In the US: Fridays, DC Universe
In the UK: Not yet acquired
At the start of the 90s, DC’s Vertigo imprint of adult-oriented comics was a powerhouse of creativity – one largely powered by Brits. Many of the titles took existing characters and gave them new depth. Swamp Thing had been about a relatively ordinary, second-tier character – a man turned into swampy beast – but in Alan Moore’s hands, Swamp Thing became a swampy beast that just thought it had once been a man but that was actually the embodiment of nature – a Green Man.
John Constantine had been a guest character in Swamp Thing whom Jamie Delano turned into the embodiment of British working class street cool, punk and post-punk anger, and rage against Thatcherite injustice in Hellblazer. Peter Milligan’s Shade The Changing Man saw an alien poet in a coat of madness critiquing American society, while Neil Gaiman’s Sandman gave us deities, dreams and re-examinations of magic and history.

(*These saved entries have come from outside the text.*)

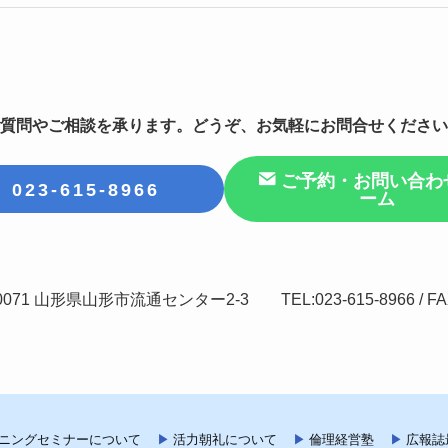
質問やご相談を承ります。どうぞ、お気軽にお問合せください
ご予約・お問い合わ
023-615-8966
ーム
0071 山形県山形市流通センター2-3 TEL:023-615-8966 / FAX:
ニングセミナーについて
活力朝礼について
倫理経営塾
広報誌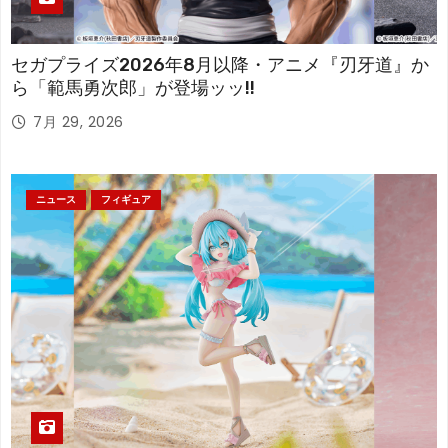
セガプライズ2026年8月以降・アニメ『刃牙道』か
ら「範馬勇次郎」が登場ッッ!!
7月 29, 2026
ニュース
フィギュア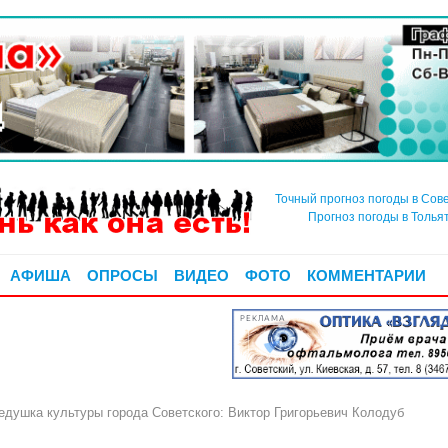
Точный прогноз погоды в Сов
Прогноз погоды в Толья
АФИША
ОПРОСЫ
ВИДЕО
ФОТО
КОММЕНТАРИИ
РЕКЛАМА
ушка культуры города Советского: Виктор Григорьевич Колодуб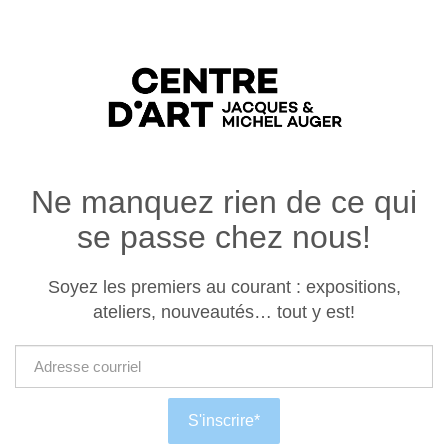
Ne manquez rien de ce qui
se passe chez nous!
Soyez les premiers au courant : expositions,
ateliers, nouveautés… tout y est!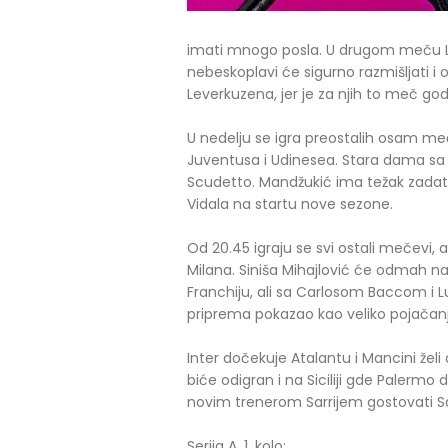
imati mnogo posla. U drugom meču Laz
nebeskoplavi će sigurno razmišljati i 
Leverkuzena, jer je za njih to meč god
U nedelju se igra preostalih osam meč
Juventusa i Udinesea. Stara dama sa ne
Scudetto. Mandžukić ima težak zadat
Vidala na startu nove sezone.
Od 20.45 igraju se svi ostali mečevi, 
Milana. Siniša Mihajlović će odmah na
Franchiju, ali sa Carlosom Baccom i
priprema pokazao kao veliko pojačanje
Inter dočekuje Atalantu i Mancini že
biće odigran i na Siciliji gde Palermo
novim trenerom Sarrijem gostovati S
Serija A, 1. kolo: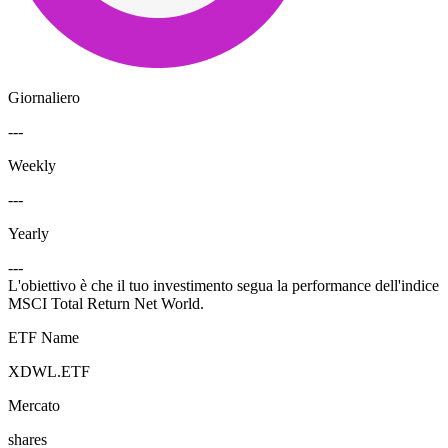
Giornaliero
---
Weekly
---
Yearly
---
L'obiettivo è che il tuo investimento segua la performance dell'indice
MSCI Total Return Net World.
ETF Name
XDWL.ETF
Mercato
shares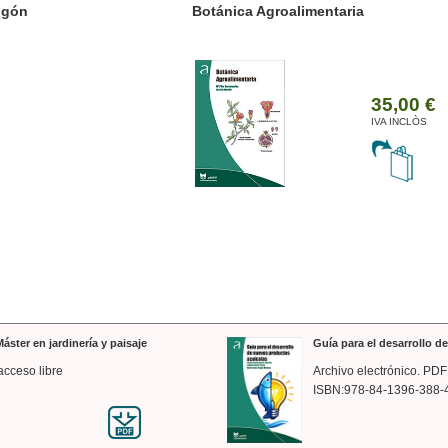
ánica Agroalimentaria
Valencia a trazos: exp
arquitectónica
35,00 €
IVA INCLÒS
áster en jardinería y paisaje
Guía para el desarrollo 
acceso libre
Archivo electrónico. PDF
ISBN:978-84-1396-388-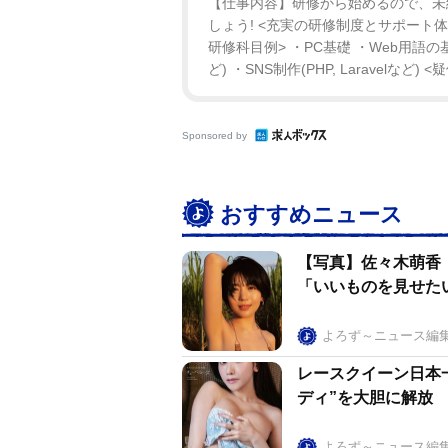
【仕事内容】研修から始めるので、未経
しょう! <充実の研修制度とサポート体
研修科目例> ・PC基礎 ・Web用語の基礎 
ど) ・SNS制作(PHP, Laravelなど)
Sponsored by
おすすめニュース
【写真】佐々木萌香
「いいものを見せた
よろず～ニュース編
レースクイーン日本
ディ”を大胆に解放
よろず～ニュース編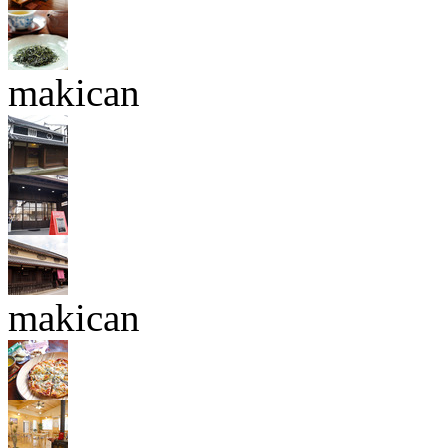
makican
makican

Among this mix was Grant Morrison’s Doom Patrol, which rebooted an exceedingly second-tier group of misfits and turned them into something vastly more interesting. Morrison’s embrace of dadaism transformed the comic into something extraordinary, with (literally) two-dimensional characters who can drain people’s sanity, paintings that could eat cities, a street that was actually a superhero and more.
All of which made it an odd choice to be nascent streaming service DC Universe’s second piece of original programming. To be fair, its first, Titans, with its motley collection of sidekicks, was an odd choice, too, and it turned out great. But Doom Patrol? How were they going to capture in a TV show all the things that made the comic something more than just a bunch of rubbish superheroes facing relatively rubbish challenges?
The quick answer is: they didn’t. The longer answer is: they didn’t… until the final five minutes of the first episode.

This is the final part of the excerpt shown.